The joys and jilts of non-blocking sockets
Robert Amesz
rcameszREMOVETHIS at dds.removethistoo.nl
Sat May 5 09:46:16 EDT 2001
I've recently been doing a little work with sockets, more in particular
non-blocking sockets, and I'm sorry to say the standard Python
documentation isn't really too helpful here. I feel this is a mistake:
without documentation people like me will experiment to find out how
things work, and we may end up relying on features which are either
different for different platforms, or not guaranteed to work with
different versions of Python, or both. This is not good. I've
documented my experiments in the hope that will be useful to others and
also to elicit some comments, in particular where other platforms or
versions of Python are concerned.
I've also studied timeoutsocket.py for some hints and pointers about
socket behaviour, and this is a good source of information about some
of the quirks of non-blocking sockets, so I'd like to thank
Timothy O'Malley for that.
Even so I'd like to take the opportunity to point out a few bugs and a
design flaw in version 1.15 (the latest version I was able to find).
One of the bugs is/are a set of missing commas in lines 142, 143, 144
and 147: without those commas tuples aren't tuples, I'm afraid. (My
guess is those were lists originally.)
The other, slightly larger bug is that error code 10022 (in
TimeoutSocket.connect()) is taken as an indication that the connection
has been made, while in fact the connection has been refused (see below
for more details about that).
The design flaw is that the module makes non-blocking sockets behave
like blocking ones: this just doesn't make sense to me. Arguably, using
both types of sockets in a single application shouldn't be too common,
but as it - very cleverly - replaces the normal socket-module once
imported, it really should handle the non-blocking case too. Not that
it's hard: in fact, it's almost trivial, but it should be done.
But let's concentrate on socket behaviour itself. The observations
below have been done on an Windows 98 machine, they might be different
on other Windows versions, and they certainly *will* de different on a
different OS, like UNIX or MAC-OS. I'm using Python version:
Python 2.1 (#15, Apr 16 2001, 18:25:49) [MSC 32 bit (Intel)] on win32
Exceptions are shown on an indented line as they are displayed by
'print' or the stack trace, and on the next line you'll find the
symbolic name(s) for that code, as defined in module 'errno'. The codes
starting with 'WSA' are from the Windows sockets .dll.
CONNECTING THE SOCKET
---------------------
If the host exists and can be reached, connecting to it using a non-
blocking call *always* leads to this exception:
(10035, 'The socket operation could not complete without blocking')

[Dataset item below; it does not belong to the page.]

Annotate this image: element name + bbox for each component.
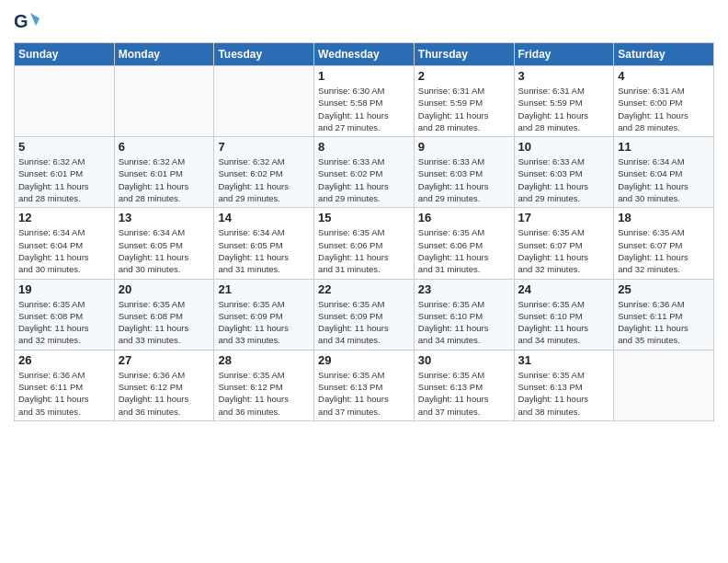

10035 = EWOULDBLOCK WSAEWOULDBLOCK
This message does not give you *any* information about the status of
the connection: the machine may be busy connecting, the connection may
have been made, or the connection may have been refused.
If the connection is refused (i.e. there's either no service listening
to the port you're trying to connect to, or no new connections are
being accepted on that port), trying to receive (or send) data through
that socket will, once again, produce the same exception (10035), so
that won't really help you to find out what your connection status is.
Using getpeername() is more helpful:
(10057, 'Socket is not connected')
10057 = ENOTCONN WSAENOTCONN
Unfortunately, the manual says this function doesn't exist on all
platforms, so portable code should try to avoid it.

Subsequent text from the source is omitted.